Two Tips for Taking Your Nervous Dog to the Vet

If you have arranged to take your dog to one of your local vets for a check-up or a procedure, and you are concerned that your pet's nervous temperament may make this a challenging experience, here are some tips that may be of use to you.

Behave in a calm manner.

Dogs are highly sensitive creatures and can often pick up on and then mimic their owners' moods.

This means that if you start behaving in an anxious manner on the day of the appointment (for example, if you start speaking in a high-pitched, nervous voice or become very physically tense), your dog may start also start to feel anxious.

As such, it is a good idea to make a conscious effort to behave in a calm manner when you are preparing for the journey to the vet, as well as when you have to sit in the waiting room at the clinic.

Speaking in a soft, low tone of voice and keeping your body relaxed should help to communicate to your pet that this appointment is not something that they need to be alarmed about.

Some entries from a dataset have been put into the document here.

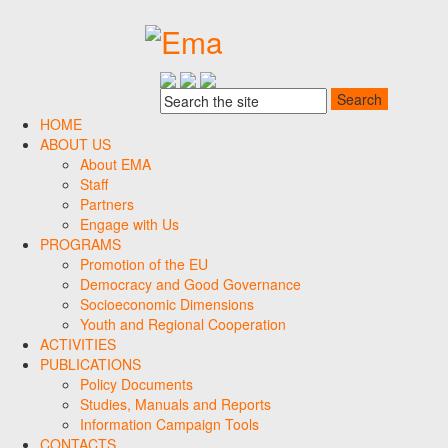
HOME
ABOUT US
About EMA
Staff
Partners
Engage with Us
PROGRAMS
Promotion of the EU
Democracy and Good Governance
Socioeconomic Dimensions
Youth and Regional Cooperation
ACTIVITIES
PUBLICATIONS
Policy Documents
Studies, Manuals and Reports
Information Campaign Tools
CONTACTS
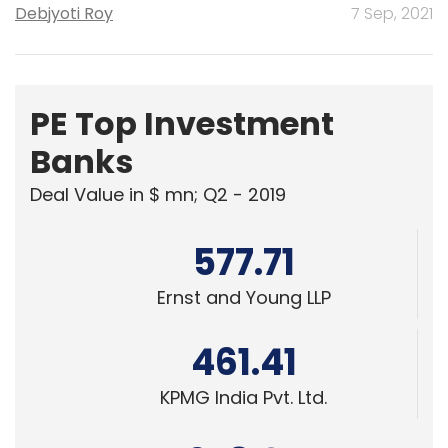
Debjyoti Roy
7 Sep, 2021
PE Top Investment
Banks
Deal Value in $ mn; Q2 - 2019
577.71
Ernst and Young LLP
461.41
KPMG India Pvt. Ltd.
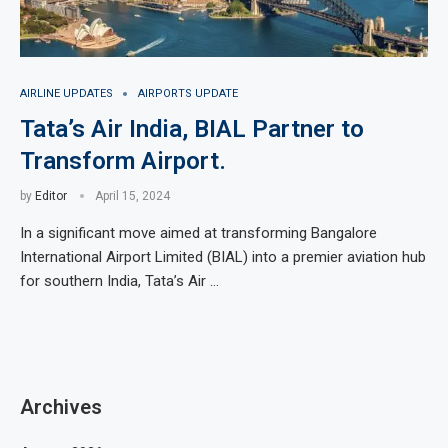
AIRLINE UPDATES
AIRPORTS UPDATE
Tata’s Air India, BIAL Partner to
Transform Airport.
by
Editor
April 15, 2024
In a significant move aimed at transforming Bangalore
International Airport Limited (BIAL) into a premier aviation hub
for southern India, Tata’s Air …
Archives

Make their journey to and from the vet as soothing and distracting as possible.

If your dog associates travelling in the crate in your car with anxiety-inducing trips to the vet, there is a risk that they may become more and more nervous as your road journey progresses, and then arrive at the vet clinic in a severely distressed state. This could make it harder for the vet to examine them and could psychologically traumatise your dog.

Given this, it's important to make the journey to and from the vet clinic as soothing and distracting as possible. In practical terms, this might mean giving your pet a bone or hard-textured snack to gnaw on (make sure that it is a food that will last for the duration of the journey). This should keep them distracted and calm whilst you're on the road. If your pet cannot have food because they are undergoing a surgical procedure at the clinic, then you might want to provide them with a chew toy instead.

Additionally, make the crate itself as comfortable possible. Rather than just using one thin blanket, place a thick cushion on the floor of the crate, and add in another blanket on top. This cushioned, warm environment should help to put your pet at ease and perhaps even lead to them taking a nap.